## Study material:
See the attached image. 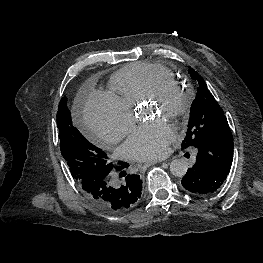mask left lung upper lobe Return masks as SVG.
Instances as JSON below:
<instances>
[{"mask_svg": "<svg viewBox=\"0 0 263 263\" xmlns=\"http://www.w3.org/2000/svg\"><path fill=\"white\" fill-rule=\"evenodd\" d=\"M189 74L199 87L191 106L188 131L182 142L183 149L188 146L197 147L218 132L230 131L222 108L208 90L203 78L191 67Z\"/></svg>", "mask_w": 263, "mask_h": 263, "instance_id": "obj_1", "label": "left lung upper lobe"}]
</instances>
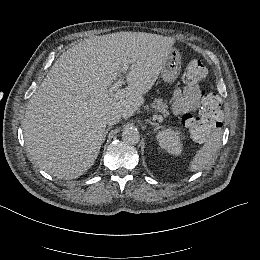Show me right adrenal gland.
Instances as JSON below:
<instances>
[{"label":"right adrenal gland","instance_id":"2a0ac1e0","mask_svg":"<svg viewBox=\"0 0 260 260\" xmlns=\"http://www.w3.org/2000/svg\"><path fill=\"white\" fill-rule=\"evenodd\" d=\"M110 129H111V126H109V127L106 129L105 134L108 133V132L110 131Z\"/></svg>","mask_w":260,"mask_h":260}]
</instances>
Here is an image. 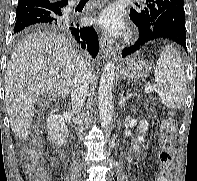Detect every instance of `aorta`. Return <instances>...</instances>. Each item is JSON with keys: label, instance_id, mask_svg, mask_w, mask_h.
Instances as JSON below:
<instances>
[{"label": "aorta", "instance_id": "aorta-1", "mask_svg": "<svg viewBox=\"0 0 197 181\" xmlns=\"http://www.w3.org/2000/svg\"><path fill=\"white\" fill-rule=\"evenodd\" d=\"M114 63L108 62L102 72L98 89V109L101 126L107 129L113 113Z\"/></svg>", "mask_w": 197, "mask_h": 181}]
</instances>
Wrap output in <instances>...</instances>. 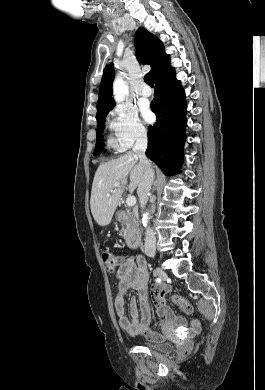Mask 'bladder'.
Wrapping results in <instances>:
<instances>
[{
  "mask_svg": "<svg viewBox=\"0 0 265 390\" xmlns=\"http://www.w3.org/2000/svg\"><path fill=\"white\" fill-rule=\"evenodd\" d=\"M141 344L161 352H170L172 350V344L170 342L160 340L159 338L152 339L145 337L142 339Z\"/></svg>",
  "mask_w": 265,
  "mask_h": 390,
  "instance_id": "31cf9c89",
  "label": "bladder"
}]
</instances>
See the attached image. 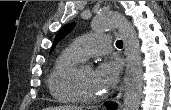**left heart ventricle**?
I'll return each mask as SVG.
<instances>
[{
    "instance_id": "b2bd125f",
    "label": "left heart ventricle",
    "mask_w": 171,
    "mask_h": 110,
    "mask_svg": "<svg viewBox=\"0 0 171 110\" xmlns=\"http://www.w3.org/2000/svg\"><path fill=\"white\" fill-rule=\"evenodd\" d=\"M79 85L88 96H98L104 93L95 80L94 70L87 65L83 67L79 74Z\"/></svg>"
}]
</instances>
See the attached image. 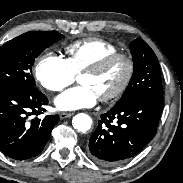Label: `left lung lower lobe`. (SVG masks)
Segmentation results:
<instances>
[{"label": "left lung lower lobe", "mask_w": 183, "mask_h": 183, "mask_svg": "<svg viewBox=\"0 0 183 183\" xmlns=\"http://www.w3.org/2000/svg\"><path fill=\"white\" fill-rule=\"evenodd\" d=\"M162 108V98L141 97L102 114L89 140L92 159L114 166L136 156L156 135Z\"/></svg>", "instance_id": "obj_1"}]
</instances>
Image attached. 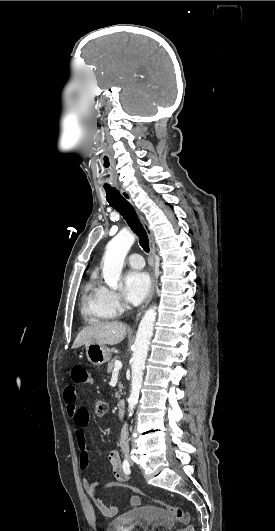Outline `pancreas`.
<instances>
[{
  "mask_svg": "<svg viewBox=\"0 0 275 531\" xmlns=\"http://www.w3.org/2000/svg\"><path fill=\"white\" fill-rule=\"evenodd\" d=\"M118 359H119V357H114V359H111V361H109V363L107 365V373H112V371L114 369V363H115V361H118ZM118 387H119L120 391H122L121 383H119ZM118 393H119V391H118ZM118 393H117V397H119Z\"/></svg>",
  "mask_w": 275,
  "mask_h": 531,
  "instance_id": "obj_1",
  "label": "pancreas"
}]
</instances>
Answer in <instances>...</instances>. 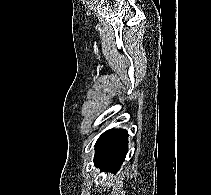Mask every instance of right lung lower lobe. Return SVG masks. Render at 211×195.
<instances>
[{
  "label": "right lung lower lobe",
  "mask_w": 211,
  "mask_h": 195,
  "mask_svg": "<svg viewBox=\"0 0 211 195\" xmlns=\"http://www.w3.org/2000/svg\"><path fill=\"white\" fill-rule=\"evenodd\" d=\"M94 164L99 168L118 171L128 151V133L126 130H108L97 143Z\"/></svg>",
  "instance_id": "obj_1"
}]
</instances>
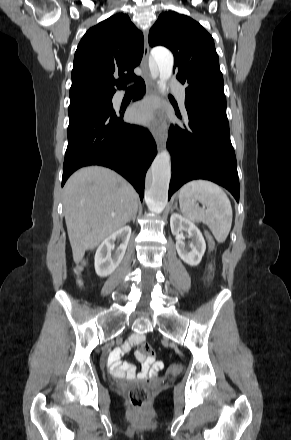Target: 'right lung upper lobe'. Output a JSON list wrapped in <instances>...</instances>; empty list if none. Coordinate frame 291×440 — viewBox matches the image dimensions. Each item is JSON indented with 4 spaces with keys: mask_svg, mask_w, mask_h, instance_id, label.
I'll return each mask as SVG.
<instances>
[{
    "mask_svg": "<svg viewBox=\"0 0 291 440\" xmlns=\"http://www.w3.org/2000/svg\"><path fill=\"white\" fill-rule=\"evenodd\" d=\"M144 49L142 33L128 15L115 14L90 28L74 56L70 102L85 97L113 96L124 79L136 78Z\"/></svg>",
    "mask_w": 291,
    "mask_h": 440,
    "instance_id": "right-lung-upper-lobe-1",
    "label": "right lung upper lobe"
}]
</instances>
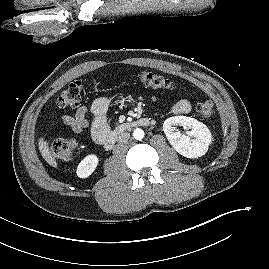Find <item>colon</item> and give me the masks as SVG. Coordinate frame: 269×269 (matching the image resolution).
<instances>
[{"mask_svg":"<svg viewBox=\"0 0 269 269\" xmlns=\"http://www.w3.org/2000/svg\"><path fill=\"white\" fill-rule=\"evenodd\" d=\"M139 80L147 87L153 89H173L174 83L154 72L144 71L139 74ZM84 82L75 80L68 84L60 93L57 104L61 108H74L80 103L84 90ZM201 117L209 118L213 114V104L210 101H204L196 108ZM52 154L62 161L71 160L78 148V143L73 138L58 137L48 141Z\"/></svg>","mask_w":269,"mask_h":269,"instance_id":"colon-1","label":"colon"}]
</instances>
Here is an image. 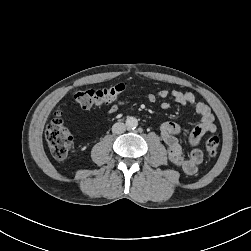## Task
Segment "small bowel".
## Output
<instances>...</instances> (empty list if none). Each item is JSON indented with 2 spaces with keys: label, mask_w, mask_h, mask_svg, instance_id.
<instances>
[{
  "label": "small bowel",
  "mask_w": 251,
  "mask_h": 251,
  "mask_svg": "<svg viewBox=\"0 0 251 251\" xmlns=\"http://www.w3.org/2000/svg\"><path fill=\"white\" fill-rule=\"evenodd\" d=\"M146 99L150 103H160V107L164 110L170 108V101L182 105H194L195 112L200 117V121L191 128L189 144L192 147V150L188 157L183 155L182 147L176 138L180 133V128L176 123H163L160 127V136L167 147L170 162L188 175L196 174L198 166L203 161V152L198 148V145L204 134L216 131L214 115L211 109L205 103L197 101L195 95L191 92H182L178 90L170 91L164 89L157 93L148 94ZM124 104H126V101H119L112 105L107 113L114 114L119 107Z\"/></svg>",
  "instance_id": "small-bowel-1"
}]
</instances>
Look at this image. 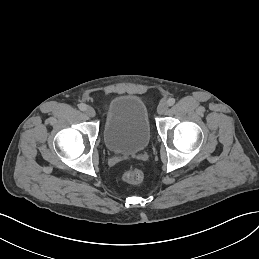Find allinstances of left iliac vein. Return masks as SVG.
Here are the masks:
<instances>
[{"label": "left iliac vein", "mask_w": 259, "mask_h": 259, "mask_svg": "<svg viewBox=\"0 0 259 259\" xmlns=\"http://www.w3.org/2000/svg\"><path fill=\"white\" fill-rule=\"evenodd\" d=\"M168 110V105L165 102H162L158 105L157 112L162 115L165 114Z\"/></svg>", "instance_id": "1"}]
</instances>
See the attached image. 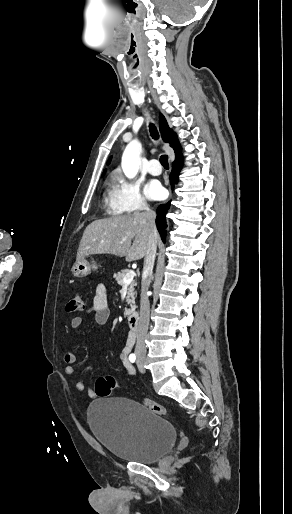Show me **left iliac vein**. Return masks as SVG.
<instances>
[{
  "mask_svg": "<svg viewBox=\"0 0 292 514\" xmlns=\"http://www.w3.org/2000/svg\"><path fill=\"white\" fill-rule=\"evenodd\" d=\"M137 366H138V369L141 373H144L145 372V367H144V363L140 362L139 360L137 361Z\"/></svg>",
  "mask_w": 292,
  "mask_h": 514,
  "instance_id": "1",
  "label": "left iliac vein"
}]
</instances>
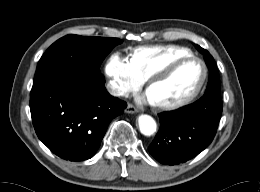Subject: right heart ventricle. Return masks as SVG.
Segmentation results:
<instances>
[{
    "label": "right heart ventricle",
    "mask_w": 260,
    "mask_h": 192,
    "mask_svg": "<svg viewBox=\"0 0 260 192\" xmlns=\"http://www.w3.org/2000/svg\"><path fill=\"white\" fill-rule=\"evenodd\" d=\"M184 55L176 49L142 48L133 55L131 63L138 75L143 79H147L153 73Z\"/></svg>",
    "instance_id": "right-heart-ventricle-1"
}]
</instances>
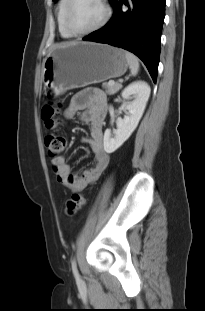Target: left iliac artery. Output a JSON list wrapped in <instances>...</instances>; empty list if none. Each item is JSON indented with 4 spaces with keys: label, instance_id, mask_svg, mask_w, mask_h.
Listing matches in <instances>:
<instances>
[{
    "label": "left iliac artery",
    "instance_id": "44dca946",
    "mask_svg": "<svg viewBox=\"0 0 205 311\" xmlns=\"http://www.w3.org/2000/svg\"><path fill=\"white\" fill-rule=\"evenodd\" d=\"M72 271H73V274H74V277L76 278V280L79 281L80 275H79L75 260L72 261Z\"/></svg>",
    "mask_w": 205,
    "mask_h": 311
}]
</instances>
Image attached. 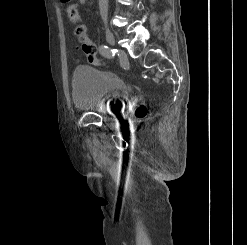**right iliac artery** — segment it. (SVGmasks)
I'll return each instance as SVG.
<instances>
[{
  "instance_id": "1",
  "label": "right iliac artery",
  "mask_w": 247,
  "mask_h": 245,
  "mask_svg": "<svg viewBox=\"0 0 247 245\" xmlns=\"http://www.w3.org/2000/svg\"><path fill=\"white\" fill-rule=\"evenodd\" d=\"M99 52L102 56L106 58H112L114 56L113 50H111L108 46L106 45H101L99 47Z\"/></svg>"
}]
</instances>
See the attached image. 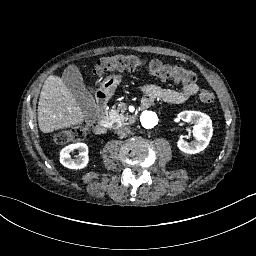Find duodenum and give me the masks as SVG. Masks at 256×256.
I'll list each match as a JSON object with an SVG mask.
<instances>
[{
	"instance_id": "obj_1",
	"label": "duodenum",
	"mask_w": 256,
	"mask_h": 256,
	"mask_svg": "<svg viewBox=\"0 0 256 256\" xmlns=\"http://www.w3.org/2000/svg\"><path fill=\"white\" fill-rule=\"evenodd\" d=\"M121 84L122 77L119 74H109L103 78V81L98 86L96 91L98 101L96 105L99 109V116L94 126V131L97 135L103 136L107 133L109 128L107 111L111 105V93L115 87H119ZM138 105L140 108L145 109L148 107L149 102L147 99L142 98L139 100Z\"/></svg>"
}]
</instances>
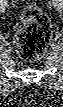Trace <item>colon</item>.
Segmentation results:
<instances>
[{"label":"colon","instance_id":"5ec220e1","mask_svg":"<svg viewBox=\"0 0 63 107\" xmlns=\"http://www.w3.org/2000/svg\"><path fill=\"white\" fill-rule=\"evenodd\" d=\"M22 26L15 36L19 55L28 61L40 58L49 43L51 28L48 17L35 5L27 6L22 13Z\"/></svg>","mask_w":63,"mask_h":107}]
</instances>
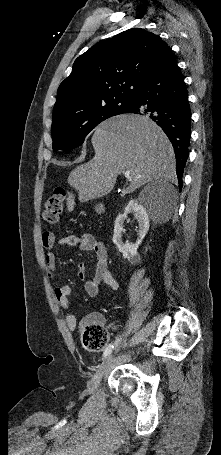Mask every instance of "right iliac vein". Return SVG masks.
Instances as JSON below:
<instances>
[{"mask_svg":"<svg viewBox=\"0 0 221 455\" xmlns=\"http://www.w3.org/2000/svg\"><path fill=\"white\" fill-rule=\"evenodd\" d=\"M113 358H114L113 354L107 356L104 359V361L102 362V364L100 365V367L98 368V370L96 371V373L94 374V376L88 382L87 390L89 393H92L98 389L100 381H101L102 377L104 376V374L107 372L110 364L113 361Z\"/></svg>","mask_w":221,"mask_h":455,"instance_id":"right-iliac-vein-1","label":"right iliac vein"}]
</instances>
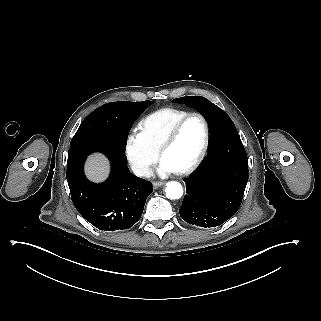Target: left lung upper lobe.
Listing matches in <instances>:
<instances>
[{
  "instance_id": "obj_1",
  "label": "left lung upper lobe",
  "mask_w": 321,
  "mask_h": 321,
  "mask_svg": "<svg viewBox=\"0 0 321 321\" xmlns=\"http://www.w3.org/2000/svg\"><path fill=\"white\" fill-rule=\"evenodd\" d=\"M174 101L185 102L194 107L206 119L210 127V141L229 133H237L230 117L208 99L201 96H188Z\"/></svg>"
}]
</instances>
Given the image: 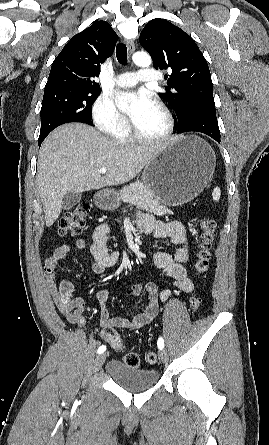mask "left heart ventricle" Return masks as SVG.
Listing matches in <instances>:
<instances>
[{
    "mask_svg": "<svg viewBox=\"0 0 269 445\" xmlns=\"http://www.w3.org/2000/svg\"><path fill=\"white\" fill-rule=\"evenodd\" d=\"M135 107L133 106L129 114L137 129L145 136L155 137L162 134L166 128V119L160 109L154 104L149 110L134 117Z\"/></svg>",
    "mask_w": 269,
    "mask_h": 445,
    "instance_id": "b2bd125f",
    "label": "left heart ventricle"
}]
</instances>
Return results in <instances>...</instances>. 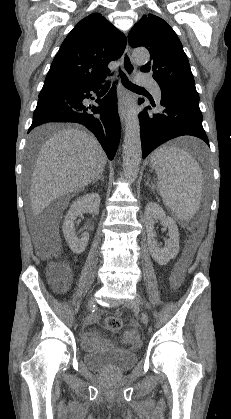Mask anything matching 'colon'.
<instances>
[{"instance_id":"5ec220e1","label":"colon","mask_w":231,"mask_h":419,"mask_svg":"<svg viewBox=\"0 0 231 419\" xmlns=\"http://www.w3.org/2000/svg\"><path fill=\"white\" fill-rule=\"evenodd\" d=\"M52 277L62 279L66 276L65 267L60 263H52L49 267ZM105 328L112 332H119L122 328V321L117 316H108L104 319Z\"/></svg>"}]
</instances>
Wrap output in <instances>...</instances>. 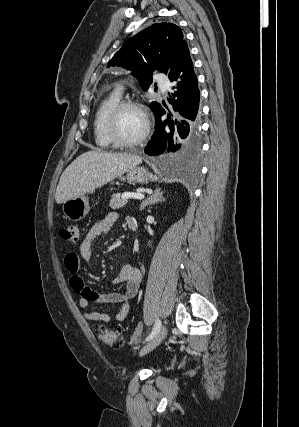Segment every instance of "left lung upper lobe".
I'll list each match as a JSON object with an SVG mask.
<instances>
[{
    "label": "left lung upper lobe",
    "instance_id": "5c2ea615",
    "mask_svg": "<svg viewBox=\"0 0 299 427\" xmlns=\"http://www.w3.org/2000/svg\"><path fill=\"white\" fill-rule=\"evenodd\" d=\"M182 41L183 33L177 25L153 24L125 41L108 62V67L122 66L131 70L140 80L143 90L147 91L152 84L153 71L168 74ZM158 105L152 102V111Z\"/></svg>",
    "mask_w": 299,
    "mask_h": 427
}]
</instances>
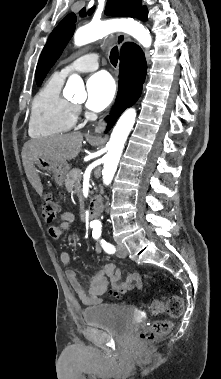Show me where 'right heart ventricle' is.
I'll use <instances>...</instances> for the list:
<instances>
[{"label": "right heart ventricle", "mask_w": 221, "mask_h": 379, "mask_svg": "<svg viewBox=\"0 0 221 379\" xmlns=\"http://www.w3.org/2000/svg\"><path fill=\"white\" fill-rule=\"evenodd\" d=\"M64 78L53 74L35 95L28 123L33 138L60 135L71 130L76 123L73 104L61 94Z\"/></svg>", "instance_id": "e07e8e85"}]
</instances>
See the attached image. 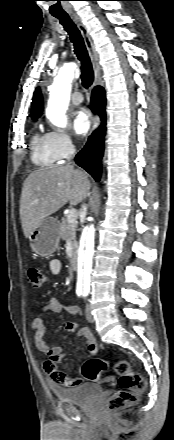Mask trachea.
<instances>
[{"label": "trachea", "instance_id": "1", "mask_svg": "<svg viewBox=\"0 0 174 440\" xmlns=\"http://www.w3.org/2000/svg\"><path fill=\"white\" fill-rule=\"evenodd\" d=\"M59 19L60 23L63 25L64 29L68 32L70 40L74 45V52L77 55L79 61L81 62V80L85 88H89L94 79V73L92 64L83 40V37L68 16H55Z\"/></svg>", "mask_w": 174, "mask_h": 440}]
</instances>
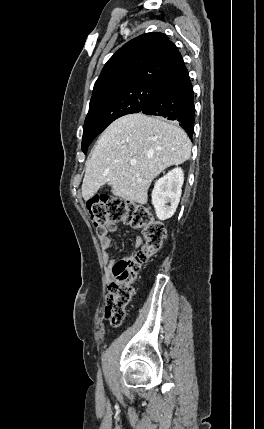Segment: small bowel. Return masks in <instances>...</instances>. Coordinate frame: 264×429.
Masks as SVG:
<instances>
[{
  "mask_svg": "<svg viewBox=\"0 0 264 429\" xmlns=\"http://www.w3.org/2000/svg\"><path fill=\"white\" fill-rule=\"evenodd\" d=\"M117 229L118 225L115 222H109L103 228V232L98 233L100 245L103 250V260L110 266L113 265V260L111 259L110 254L108 252L112 246V239L110 238L109 233H113L117 231ZM142 242V238L140 236H137L135 238L134 244L136 247H139L141 246Z\"/></svg>",
  "mask_w": 264,
  "mask_h": 429,
  "instance_id": "small-bowel-1",
  "label": "small bowel"
}]
</instances>
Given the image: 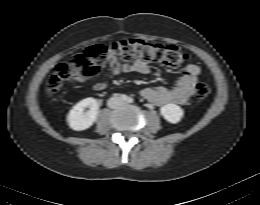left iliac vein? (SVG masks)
Instances as JSON below:
<instances>
[{"label": "left iliac vein", "instance_id": "obj_1", "mask_svg": "<svg viewBox=\"0 0 260 205\" xmlns=\"http://www.w3.org/2000/svg\"><path fill=\"white\" fill-rule=\"evenodd\" d=\"M121 103H122V104H124V103H125V101H122V100H121Z\"/></svg>", "mask_w": 260, "mask_h": 205}]
</instances>
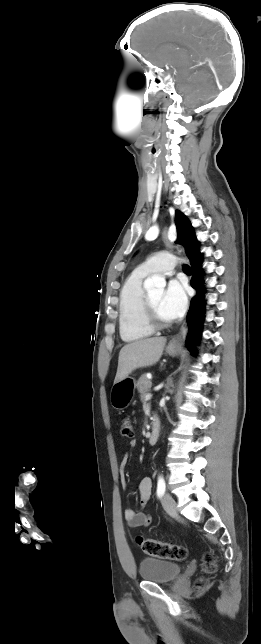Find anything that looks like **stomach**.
Returning a JSON list of instances; mask_svg holds the SVG:
<instances>
[{"label":"stomach","instance_id":"1","mask_svg":"<svg viewBox=\"0 0 261 644\" xmlns=\"http://www.w3.org/2000/svg\"><path fill=\"white\" fill-rule=\"evenodd\" d=\"M166 352L170 356L184 355L185 352L181 345L169 344ZM136 381L134 378L127 376L123 380L115 383L110 392V402L114 409L123 410L132 402L135 394Z\"/></svg>","mask_w":261,"mask_h":644}]
</instances>
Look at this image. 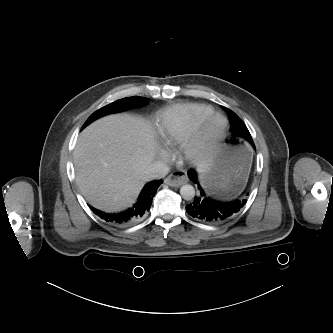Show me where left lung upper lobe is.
Instances as JSON below:
<instances>
[{"instance_id": "1", "label": "left lung upper lobe", "mask_w": 333, "mask_h": 333, "mask_svg": "<svg viewBox=\"0 0 333 333\" xmlns=\"http://www.w3.org/2000/svg\"><path fill=\"white\" fill-rule=\"evenodd\" d=\"M222 108L228 113L230 123H231V135L234 140H246L248 141L254 148V143L252 137L244 124V122L230 109L222 106Z\"/></svg>"}]
</instances>
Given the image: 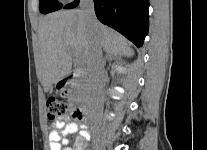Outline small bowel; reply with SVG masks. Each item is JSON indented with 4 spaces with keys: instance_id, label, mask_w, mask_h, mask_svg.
<instances>
[{
    "instance_id": "small-bowel-1",
    "label": "small bowel",
    "mask_w": 207,
    "mask_h": 150,
    "mask_svg": "<svg viewBox=\"0 0 207 150\" xmlns=\"http://www.w3.org/2000/svg\"><path fill=\"white\" fill-rule=\"evenodd\" d=\"M54 130L49 134L50 150H86L91 134L86 125H79L74 121L68 122L55 121L53 123ZM76 135L74 144L68 145V137Z\"/></svg>"
}]
</instances>
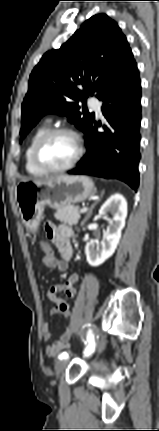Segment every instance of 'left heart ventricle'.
I'll return each mask as SVG.
<instances>
[{
    "mask_svg": "<svg viewBox=\"0 0 159 431\" xmlns=\"http://www.w3.org/2000/svg\"><path fill=\"white\" fill-rule=\"evenodd\" d=\"M76 151L74 139L68 134H59L45 143L41 158L51 167H62L74 158Z\"/></svg>",
    "mask_w": 159,
    "mask_h": 431,
    "instance_id": "1",
    "label": "left heart ventricle"
}]
</instances>
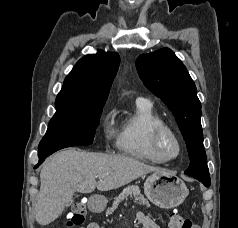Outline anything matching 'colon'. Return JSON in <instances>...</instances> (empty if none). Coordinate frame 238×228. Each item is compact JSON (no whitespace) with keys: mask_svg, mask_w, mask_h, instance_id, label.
Returning <instances> with one entry per match:
<instances>
[{"mask_svg":"<svg viewBox=\"0 0 238 228\" xmlns=\"http://www.w3.org/2000/svg\"><path fill=\"white\" fill-rule=\"evenodd\" d=\"M87 217V210L83 202H76L71 208V212L68 215L67 226H79L82 225ZM170 228H196L192 221L187 217L179 213H172L169 217Z\"/></svg>","mask_w":238,"mask_h":228,"instance_id":"5ec220e1","label":"colon"}]
</instances>
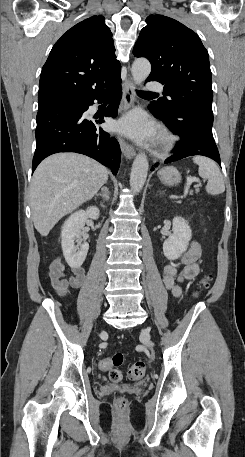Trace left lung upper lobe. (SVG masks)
Returning a JSON list of instances; mask_svg holds the SVG:
<instances>
[{"instance_id":"obj_1","label":"left lung upper lobe","mask_w":245,"mask_h":457,"mask_svg":"<svg viewBox=\"0 0 245 457\" xmlns=\"http://www.w3.org/2000/svg\"><path fill=\"white\" fill-rule=\"evenodd\" d=\"M146 23L133 54L151 62L147 81L164 84L168 98L154 101L157 109L165 115L189 110L212 112L209 56L198 35L163 15H150Z\"/></svg>"}]
</instances>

## What the task asks:
Give an exact copy of the line containing "Segment every instance of 'left" and every line after it through the end of the entries. Pictures are to be dropped.

## Response to this exercise:
Segment every instance of 'left heart ventricle'.
I'll return each mask as SVG.
<instances>
[{
    "mask_svg": "<svg viewBox=\"0 0 159 431\" xmlns=\"http://www.w3.org/2000/svg\"><path fill=\"white\" fill-rule=\"evenodd\" d=\"M76 151L74 139L68 134H59L45 143L41 158L51 167H62L74 158Z\"/></svg>",
    "mask_w": 159,
    "mask_h": 431,
    "instance_id": "1",
    "label": "left heart ventricle"
}]
</instances>
Outline anything matching 'colon'. Return JSON in <instances>...</instances> (empty if none). Coordinate frame 238×228. Each item is compact JSON (no whitespace) with keys: mask_svg, mask_w, mask_h, instance_id, label.
Returning <instances> with one entry per match:
<instances>
[{"mask_svg":"<svg viewBox=\"0 0 238 228\" xmlns=\"http://www.w3.org/2000/svg\"><path fill=\"white\" fill-rule=\"evenodd\" d=\"M87 217V210L83 202H76L71 208V212L68 215L67 226H79L82 225ZM170 228H196L192 221L187 217L179 213H172L169 217Z\"/></svg>","mask_w":238,"mask_h":228,"instance_id":"5ec220e1","label":"colon"}]
</instances>
Trace left lung upper lobe. (SVG masks)
Returning a JSON list of instances; mask_svg holds the SVG:
<instances>
[{"instance_id":"obj_1","label":"left lung upper lobe","mask_w":245,"mask_h":457,"mask_svg":"<svg viewBox=\"0 0 245 457\" xmlns=\"http://www.w3.org/2000/svg\"><path fill=\"white\" fill-rule=\"evenodd\" d=\"M146 23L133 54L151 62L147 81L164 84L168 98L154 101L157 109L165 115L189 110L212 112L209 56L198 35L163 15H150Z\"/></svg>"}]
</instances>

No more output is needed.